**Activity**:
Whenever a line in the records below contains "Вирт", pick it out.

»»

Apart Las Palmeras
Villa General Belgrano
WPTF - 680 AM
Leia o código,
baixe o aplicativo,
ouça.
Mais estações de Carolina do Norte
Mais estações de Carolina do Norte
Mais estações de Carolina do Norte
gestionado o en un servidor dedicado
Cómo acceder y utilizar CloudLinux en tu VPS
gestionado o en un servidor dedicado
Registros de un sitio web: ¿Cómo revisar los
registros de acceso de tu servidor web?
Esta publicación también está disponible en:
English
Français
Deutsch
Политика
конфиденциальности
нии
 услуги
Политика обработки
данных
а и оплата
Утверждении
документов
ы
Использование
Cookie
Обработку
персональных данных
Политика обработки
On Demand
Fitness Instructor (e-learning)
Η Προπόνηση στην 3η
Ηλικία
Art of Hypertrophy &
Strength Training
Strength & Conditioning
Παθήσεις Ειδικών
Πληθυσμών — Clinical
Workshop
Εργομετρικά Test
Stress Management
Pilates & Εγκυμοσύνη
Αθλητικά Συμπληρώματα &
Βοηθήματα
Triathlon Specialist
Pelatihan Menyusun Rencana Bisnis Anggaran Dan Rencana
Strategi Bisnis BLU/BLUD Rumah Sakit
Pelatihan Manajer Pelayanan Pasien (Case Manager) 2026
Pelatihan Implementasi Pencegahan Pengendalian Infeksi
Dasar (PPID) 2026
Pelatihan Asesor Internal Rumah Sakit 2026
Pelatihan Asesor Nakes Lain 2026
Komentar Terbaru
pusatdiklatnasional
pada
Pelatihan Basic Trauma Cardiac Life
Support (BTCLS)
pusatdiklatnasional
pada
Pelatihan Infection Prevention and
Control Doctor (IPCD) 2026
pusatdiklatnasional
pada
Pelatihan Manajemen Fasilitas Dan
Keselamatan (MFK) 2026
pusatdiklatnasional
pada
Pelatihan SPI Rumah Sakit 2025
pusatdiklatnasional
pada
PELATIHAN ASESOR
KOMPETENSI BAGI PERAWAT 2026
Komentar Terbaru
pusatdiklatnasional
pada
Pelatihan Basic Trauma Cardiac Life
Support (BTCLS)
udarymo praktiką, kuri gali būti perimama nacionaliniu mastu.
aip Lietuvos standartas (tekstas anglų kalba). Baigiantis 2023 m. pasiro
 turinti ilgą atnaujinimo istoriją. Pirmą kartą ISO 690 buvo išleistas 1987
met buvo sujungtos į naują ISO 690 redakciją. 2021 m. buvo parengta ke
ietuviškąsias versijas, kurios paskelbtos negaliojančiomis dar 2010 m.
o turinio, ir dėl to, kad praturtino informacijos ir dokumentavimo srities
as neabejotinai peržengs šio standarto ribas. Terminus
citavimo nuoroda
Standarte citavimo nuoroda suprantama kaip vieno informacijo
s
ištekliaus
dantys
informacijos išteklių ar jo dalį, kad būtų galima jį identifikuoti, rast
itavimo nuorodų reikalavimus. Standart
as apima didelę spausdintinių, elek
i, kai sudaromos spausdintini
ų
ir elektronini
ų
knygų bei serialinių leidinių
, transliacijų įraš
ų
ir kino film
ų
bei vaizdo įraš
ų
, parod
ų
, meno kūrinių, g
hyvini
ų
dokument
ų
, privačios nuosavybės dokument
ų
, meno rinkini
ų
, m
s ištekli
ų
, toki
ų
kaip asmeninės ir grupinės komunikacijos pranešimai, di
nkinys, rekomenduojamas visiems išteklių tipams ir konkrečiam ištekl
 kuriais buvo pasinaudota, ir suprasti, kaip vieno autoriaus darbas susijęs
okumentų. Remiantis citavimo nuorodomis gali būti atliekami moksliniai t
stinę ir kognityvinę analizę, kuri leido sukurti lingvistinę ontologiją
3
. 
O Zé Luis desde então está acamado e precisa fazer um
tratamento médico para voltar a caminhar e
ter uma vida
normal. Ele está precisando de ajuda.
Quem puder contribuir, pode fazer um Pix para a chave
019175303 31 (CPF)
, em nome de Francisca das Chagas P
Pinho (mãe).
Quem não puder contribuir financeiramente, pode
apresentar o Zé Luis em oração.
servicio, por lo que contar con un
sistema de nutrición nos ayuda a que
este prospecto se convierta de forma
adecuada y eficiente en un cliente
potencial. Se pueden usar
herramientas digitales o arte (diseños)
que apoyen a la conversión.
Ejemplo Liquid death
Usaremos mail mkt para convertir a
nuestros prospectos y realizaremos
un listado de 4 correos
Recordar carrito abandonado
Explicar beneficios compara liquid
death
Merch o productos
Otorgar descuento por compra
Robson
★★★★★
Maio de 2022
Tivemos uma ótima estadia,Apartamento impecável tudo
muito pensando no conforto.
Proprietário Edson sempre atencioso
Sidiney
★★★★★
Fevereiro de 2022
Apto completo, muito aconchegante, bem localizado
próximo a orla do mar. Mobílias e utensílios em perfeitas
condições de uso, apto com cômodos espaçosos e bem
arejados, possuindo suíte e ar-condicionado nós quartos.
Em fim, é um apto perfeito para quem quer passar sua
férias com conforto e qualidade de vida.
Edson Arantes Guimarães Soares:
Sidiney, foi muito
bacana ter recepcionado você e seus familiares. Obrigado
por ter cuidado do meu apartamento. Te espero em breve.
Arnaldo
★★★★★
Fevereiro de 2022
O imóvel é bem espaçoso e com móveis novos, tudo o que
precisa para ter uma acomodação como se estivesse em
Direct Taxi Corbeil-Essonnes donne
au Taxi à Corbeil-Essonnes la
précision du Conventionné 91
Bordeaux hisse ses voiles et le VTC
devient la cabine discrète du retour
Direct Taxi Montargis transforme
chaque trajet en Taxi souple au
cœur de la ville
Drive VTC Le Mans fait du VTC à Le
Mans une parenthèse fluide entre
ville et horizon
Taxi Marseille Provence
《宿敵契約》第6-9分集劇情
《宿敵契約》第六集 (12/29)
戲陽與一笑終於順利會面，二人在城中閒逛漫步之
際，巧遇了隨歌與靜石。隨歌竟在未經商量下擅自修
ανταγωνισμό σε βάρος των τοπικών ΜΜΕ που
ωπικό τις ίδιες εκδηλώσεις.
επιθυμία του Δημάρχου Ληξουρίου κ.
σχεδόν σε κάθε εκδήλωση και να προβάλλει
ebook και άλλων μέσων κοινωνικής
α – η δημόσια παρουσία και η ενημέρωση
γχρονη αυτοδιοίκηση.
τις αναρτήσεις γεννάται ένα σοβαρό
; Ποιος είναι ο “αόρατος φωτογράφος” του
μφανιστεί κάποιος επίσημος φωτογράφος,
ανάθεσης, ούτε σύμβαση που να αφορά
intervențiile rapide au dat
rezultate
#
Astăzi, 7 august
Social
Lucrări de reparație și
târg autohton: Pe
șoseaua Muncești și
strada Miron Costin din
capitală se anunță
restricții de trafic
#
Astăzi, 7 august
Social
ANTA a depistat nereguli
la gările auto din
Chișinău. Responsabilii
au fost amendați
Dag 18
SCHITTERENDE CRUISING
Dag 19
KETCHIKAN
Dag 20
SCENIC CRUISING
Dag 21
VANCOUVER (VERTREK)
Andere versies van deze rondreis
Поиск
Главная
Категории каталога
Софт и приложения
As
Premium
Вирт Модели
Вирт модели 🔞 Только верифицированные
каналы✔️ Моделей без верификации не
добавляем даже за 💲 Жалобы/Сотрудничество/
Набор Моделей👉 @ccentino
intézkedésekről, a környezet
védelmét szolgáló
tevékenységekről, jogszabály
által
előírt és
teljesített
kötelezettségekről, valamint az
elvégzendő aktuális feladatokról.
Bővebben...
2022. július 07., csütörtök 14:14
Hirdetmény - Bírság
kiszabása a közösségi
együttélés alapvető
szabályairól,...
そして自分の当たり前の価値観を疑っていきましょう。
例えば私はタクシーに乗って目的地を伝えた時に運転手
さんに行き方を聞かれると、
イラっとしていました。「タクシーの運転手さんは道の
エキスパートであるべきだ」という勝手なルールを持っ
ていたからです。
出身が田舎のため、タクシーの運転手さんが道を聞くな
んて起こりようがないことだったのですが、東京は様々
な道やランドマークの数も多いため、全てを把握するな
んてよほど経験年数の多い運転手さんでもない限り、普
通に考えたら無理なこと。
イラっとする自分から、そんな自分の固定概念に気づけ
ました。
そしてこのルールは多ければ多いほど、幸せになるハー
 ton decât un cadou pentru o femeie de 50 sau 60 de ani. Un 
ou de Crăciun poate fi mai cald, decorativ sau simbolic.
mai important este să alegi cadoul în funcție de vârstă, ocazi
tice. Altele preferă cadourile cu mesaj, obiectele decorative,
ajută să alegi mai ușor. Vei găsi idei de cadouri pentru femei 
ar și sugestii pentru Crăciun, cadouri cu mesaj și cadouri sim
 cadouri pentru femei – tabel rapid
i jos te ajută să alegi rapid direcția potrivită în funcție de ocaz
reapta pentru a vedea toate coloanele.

««

**Result of the exercise**:
Вирт Модели
Вирт модели 🔞 Только верифицированные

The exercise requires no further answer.